» Dataset entries:
+++++

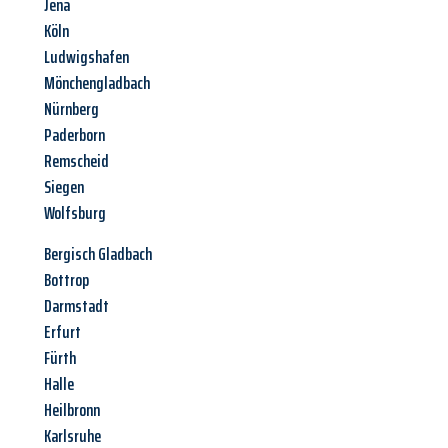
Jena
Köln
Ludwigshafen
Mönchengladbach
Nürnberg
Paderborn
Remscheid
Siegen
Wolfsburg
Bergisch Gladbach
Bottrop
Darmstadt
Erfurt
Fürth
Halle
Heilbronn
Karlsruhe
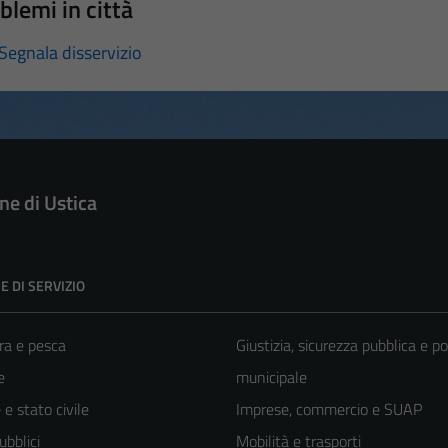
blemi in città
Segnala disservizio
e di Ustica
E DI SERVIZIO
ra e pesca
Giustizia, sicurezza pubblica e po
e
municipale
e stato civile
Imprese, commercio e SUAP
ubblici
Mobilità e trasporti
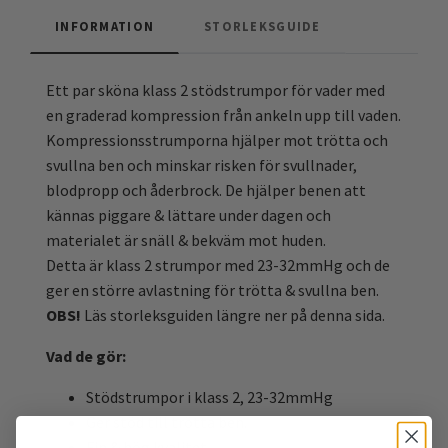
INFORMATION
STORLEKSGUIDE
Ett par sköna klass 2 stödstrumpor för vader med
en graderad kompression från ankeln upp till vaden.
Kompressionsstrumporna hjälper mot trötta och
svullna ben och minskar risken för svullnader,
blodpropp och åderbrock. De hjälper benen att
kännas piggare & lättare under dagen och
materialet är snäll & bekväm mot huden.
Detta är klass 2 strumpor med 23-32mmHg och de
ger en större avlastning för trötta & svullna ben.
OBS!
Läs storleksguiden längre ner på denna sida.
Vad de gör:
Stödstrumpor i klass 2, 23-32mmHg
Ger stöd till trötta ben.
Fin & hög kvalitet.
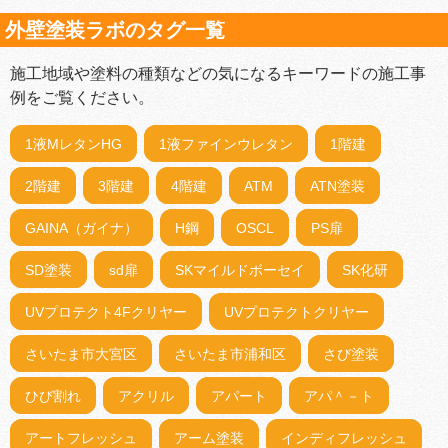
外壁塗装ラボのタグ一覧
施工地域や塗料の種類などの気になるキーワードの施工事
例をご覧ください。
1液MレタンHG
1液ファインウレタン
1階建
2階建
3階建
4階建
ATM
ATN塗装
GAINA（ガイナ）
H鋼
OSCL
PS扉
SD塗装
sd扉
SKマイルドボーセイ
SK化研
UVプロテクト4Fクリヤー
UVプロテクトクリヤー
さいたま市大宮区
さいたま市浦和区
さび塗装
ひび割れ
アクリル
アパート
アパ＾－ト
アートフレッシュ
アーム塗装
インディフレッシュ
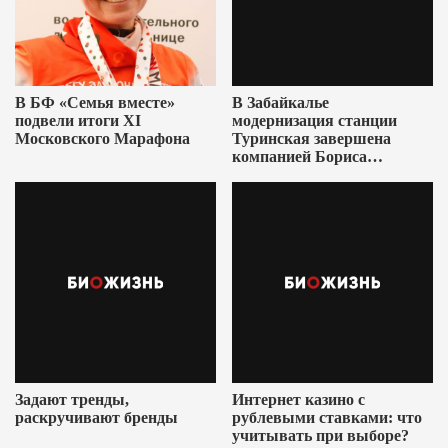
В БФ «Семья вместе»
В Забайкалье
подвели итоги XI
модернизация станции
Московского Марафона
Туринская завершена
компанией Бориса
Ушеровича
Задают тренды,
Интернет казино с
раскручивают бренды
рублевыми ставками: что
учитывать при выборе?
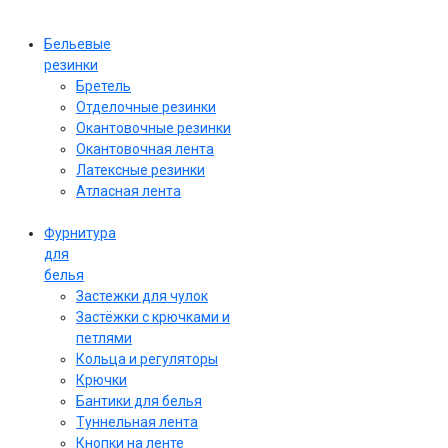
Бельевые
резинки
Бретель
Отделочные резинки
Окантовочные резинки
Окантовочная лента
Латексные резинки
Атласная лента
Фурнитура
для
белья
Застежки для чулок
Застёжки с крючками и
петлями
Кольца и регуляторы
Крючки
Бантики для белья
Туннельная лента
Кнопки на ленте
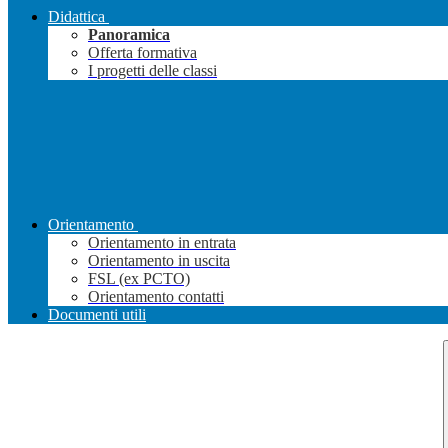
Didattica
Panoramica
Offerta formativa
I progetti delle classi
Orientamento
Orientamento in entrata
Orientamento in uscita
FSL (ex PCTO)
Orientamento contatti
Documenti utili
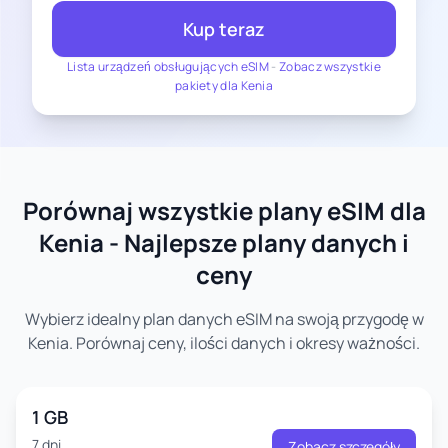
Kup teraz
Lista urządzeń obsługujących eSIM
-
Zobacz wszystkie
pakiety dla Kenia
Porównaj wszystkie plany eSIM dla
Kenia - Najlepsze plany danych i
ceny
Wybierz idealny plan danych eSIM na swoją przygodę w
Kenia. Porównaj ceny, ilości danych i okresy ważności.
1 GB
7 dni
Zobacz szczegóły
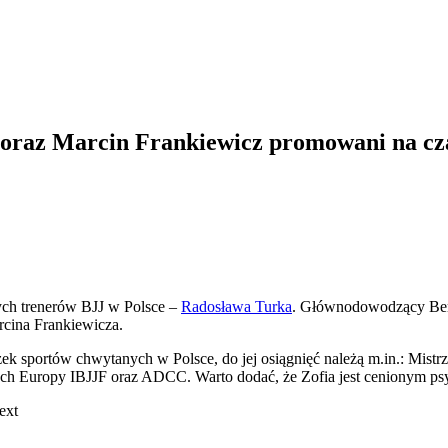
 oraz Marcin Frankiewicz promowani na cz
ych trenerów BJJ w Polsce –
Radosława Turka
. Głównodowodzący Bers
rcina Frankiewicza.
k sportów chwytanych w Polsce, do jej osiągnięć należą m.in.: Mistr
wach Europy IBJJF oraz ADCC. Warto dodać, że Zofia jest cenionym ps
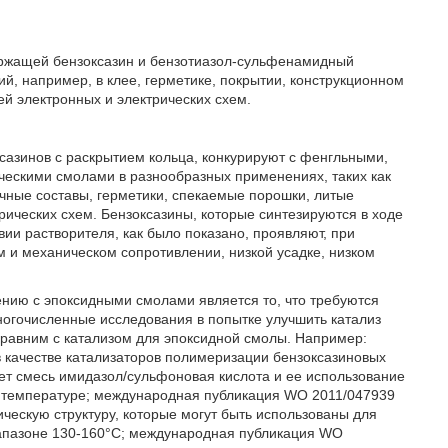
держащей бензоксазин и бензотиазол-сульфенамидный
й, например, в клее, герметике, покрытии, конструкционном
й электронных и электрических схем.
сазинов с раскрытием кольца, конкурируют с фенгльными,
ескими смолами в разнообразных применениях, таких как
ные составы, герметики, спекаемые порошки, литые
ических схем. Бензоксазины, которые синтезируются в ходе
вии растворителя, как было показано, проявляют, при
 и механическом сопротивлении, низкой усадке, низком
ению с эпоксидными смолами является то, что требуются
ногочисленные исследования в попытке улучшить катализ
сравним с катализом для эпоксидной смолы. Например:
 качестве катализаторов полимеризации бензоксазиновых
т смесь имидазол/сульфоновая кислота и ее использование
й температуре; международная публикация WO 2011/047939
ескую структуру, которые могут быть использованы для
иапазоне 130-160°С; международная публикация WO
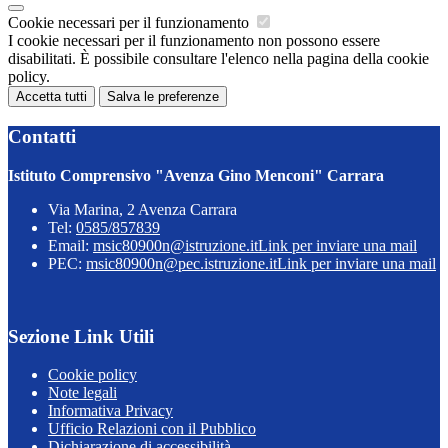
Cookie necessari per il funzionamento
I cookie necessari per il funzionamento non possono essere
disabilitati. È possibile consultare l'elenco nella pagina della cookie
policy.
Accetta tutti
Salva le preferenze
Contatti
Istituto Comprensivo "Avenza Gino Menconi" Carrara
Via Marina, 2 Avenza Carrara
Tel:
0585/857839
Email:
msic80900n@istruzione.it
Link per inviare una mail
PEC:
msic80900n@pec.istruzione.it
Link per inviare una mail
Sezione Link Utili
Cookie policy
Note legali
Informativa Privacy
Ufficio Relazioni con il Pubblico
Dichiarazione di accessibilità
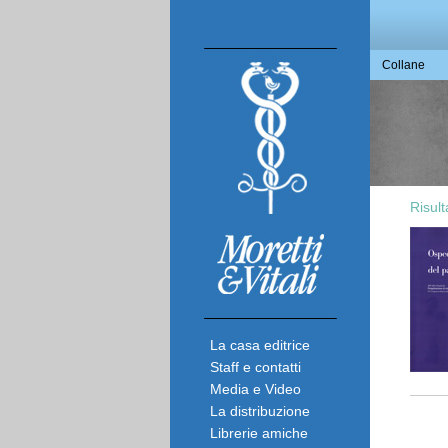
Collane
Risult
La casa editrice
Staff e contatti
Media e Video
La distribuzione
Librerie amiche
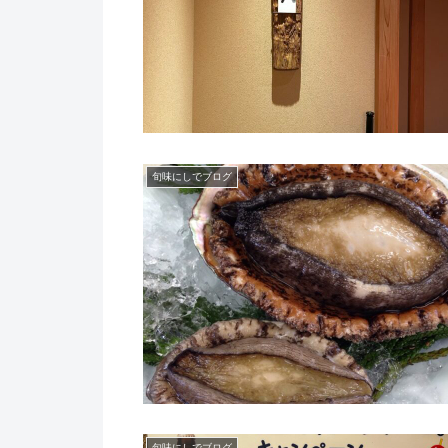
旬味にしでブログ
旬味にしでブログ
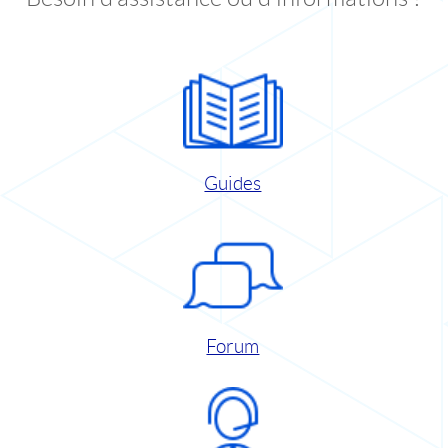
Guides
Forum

+++++

What lines in the data include the string "Orientamento"? Copy each one.

Orientamento
Orientamento in entrata
Orientamento in uscita
Orientamento contatti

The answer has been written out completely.